In 2014, the district completed three collective bargaining agreements, had seen success with elementary literacy programs, rolled out computerized evaluations systems for teachers and administrators and installed a generator at district offices to ensure continued operations during blackouts — a problem that repeatedly plagued the city during windstorms over the course of the year.

Looking toward 2015, Thiele said serious planning had begun on the alternative school that will replace Tiger Mountain Community High School and that training continued to familiarize teachers with federal Common Core standards.

Acknowledging popular criticism of the Common Core, Thiele said he had faith that Issaquah students could rise to the new expectations.

“We’ve been through this before: We saw it in the early ‘90s, with education reform,” he said, referring to the 1994 reauthorization of the Elementary and Secondary Education Act under the Clinton administration.

Addressing the written threats found at Pacific Cascade Middle School three days before winter break, Thiele said life at the campus was returning to normal and that campuses would see updated access protocols, including key cards, electronic locks and video surveillance.

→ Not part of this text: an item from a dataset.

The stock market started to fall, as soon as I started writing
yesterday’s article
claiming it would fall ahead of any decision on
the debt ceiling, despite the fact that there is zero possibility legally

“I absolutely believe our schools are safe and we have years of … data confirming that,” Thiele said. “Schools and school buses are still among the safest places to be.”

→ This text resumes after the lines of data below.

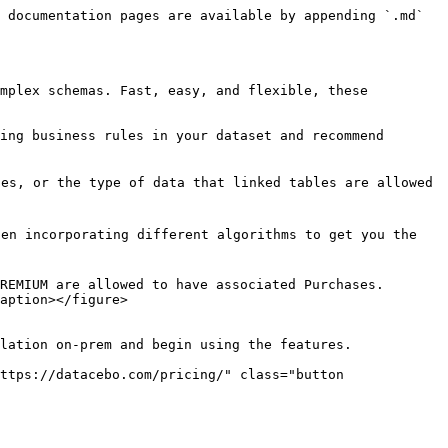
 documentation pages are available by appending `.md` 
mplex schemas. Fast, easy, and flexible, these 
ing business rules in your dataset and recommend 
es, or the type of data that linked tables are allowed 
en incorporating different algorithms to get you the 
REMIUM are allowed to have associated Purchases. 
aption></figure>

lation on-prem and begin using the features.

ttps://datacebo.com/pricing/" class="button 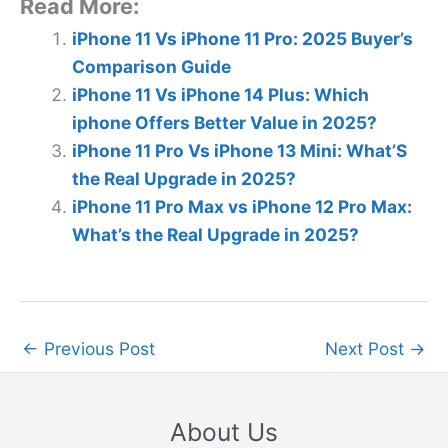
Read More:
iPhone 11 Vs iPhone 11 Pro: 2025 Buyer’s
Comparison Guide
iPhone 11 Vs iPhone 14 Plus: Which
iphone Offers Better Value in 2025?
iPhone 11 Pro Vs iPhone 13 Mini: What’S
the Real Upgrade in 2025?
iPhone 11 Pro Max vs iPhone 12 Pro Max:
What’s the Real Upgrade in 2025?
←
Previous Post
Next Post
→
About Us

The true challenge facing the district in the future, Thiele said, is the potential for the rapid growth of the student population to outpace construction of new facilities. Approximately 550 additional students enrolled in district schools in the past year and the district projects up to 2,000 new students over the next five.

Complicating matters is the passage of voter Initiative 1351 in the 2014 general election. The initiative — which requires full funding for the measure by 2017 but identifies no funding source — mandates limited class sizes at all grade levels. Implementation will force the district to scramble for more classrooms and more teachers — to the tune of 100 classrooms beyond the scope of current construction projects, Thiele said.

Regardless, the superintendent added that “Our future as a school system and community is very bright.”